- The problem:
Every single line below has to be printed once more, exactly.
+++ Source material
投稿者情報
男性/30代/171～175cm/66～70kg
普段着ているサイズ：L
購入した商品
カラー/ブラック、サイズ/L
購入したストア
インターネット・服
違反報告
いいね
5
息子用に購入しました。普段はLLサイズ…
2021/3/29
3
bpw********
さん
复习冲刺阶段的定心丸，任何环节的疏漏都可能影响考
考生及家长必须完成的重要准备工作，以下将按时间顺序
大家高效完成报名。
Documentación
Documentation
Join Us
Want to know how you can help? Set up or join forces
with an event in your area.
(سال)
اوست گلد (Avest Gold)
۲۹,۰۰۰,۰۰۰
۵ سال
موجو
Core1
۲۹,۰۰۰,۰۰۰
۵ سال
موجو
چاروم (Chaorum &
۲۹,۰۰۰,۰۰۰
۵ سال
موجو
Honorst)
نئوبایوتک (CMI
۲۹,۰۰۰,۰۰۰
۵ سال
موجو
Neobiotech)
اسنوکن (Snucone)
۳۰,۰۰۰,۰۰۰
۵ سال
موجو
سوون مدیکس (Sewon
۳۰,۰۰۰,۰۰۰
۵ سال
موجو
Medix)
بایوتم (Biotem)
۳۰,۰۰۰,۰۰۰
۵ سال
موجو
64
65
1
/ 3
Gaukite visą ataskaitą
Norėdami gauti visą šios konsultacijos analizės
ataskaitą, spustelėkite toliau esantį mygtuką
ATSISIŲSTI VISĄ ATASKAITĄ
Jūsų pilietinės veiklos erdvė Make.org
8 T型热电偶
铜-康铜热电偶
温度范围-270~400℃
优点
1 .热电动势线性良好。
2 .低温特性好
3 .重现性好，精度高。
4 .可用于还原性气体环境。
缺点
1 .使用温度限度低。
++++++
- Output of the exercise:
投稿者情報
男性/30代/171～175cm/66～70kg
普段着ているサイズ：L
購入した商品
カラー/ブラック、サイズ/L
購入したストア
インターネット・服
違反報告
いいね
5
息子用に購入しました。普段はLLサイズ…
2021/3/29
3
bpw********
さん
复习冲刺阶段的定心丸，任何环节的疏漏都可能影响考
考生及家长必须完成的重要准备工作，以下将按时间顺序
大家高效完成报名。
Documentación
Documentation
Join Us
Want to know how you can help? Set up or join forces
with an event in your area.
(سال)
اوست گلد (Avest Gold)
۲۹,۰۰۰,۰۰۰
۵ سال
موجو
Core1
۲۹,۰۰۰,۰۰۰
۵ سال
موجو
چاروم (Chaorum &
۲۹,۰۰۰,۰۰۰
۵ سال
موجو
Honorst)
نئوبایوتک (CMI
۲۹,۰۰۰,۰۰۰
۵ سال
موجو
Neobiotech)
اسنوکن (Snucone)
۳۰,۰۰۰,۰۰۰
۵ سال
موجو
سوون مدیکس (Sewon
۳۰,۰۰۰,۰۰۰
۵ سال
موجو
Medix)
بایوتم (Biotem)
۳۰,۰۰۰,۰۰۰
۵ سال
موجو
64
65
1
/ 3
Gaukite visą ataskaitą
Norėdami gauti visą šios konsultacijos analizės
ataskaitą, spustelėkite toliau esantį mygtuką
ATSISIŲSTI VISĄ ATASKAITĄ
Jūsų pilietinės veiklos erdvė Make.org
8 T型热电偶
铜-康铜热电偶
温度范围-270~400℃
优点
1 .热电动势线性良好。
2 .低温特性好
3 .重现性好，精度高。
4 .可用于还原性气体环境。
缺点
1 .使用温度限度低。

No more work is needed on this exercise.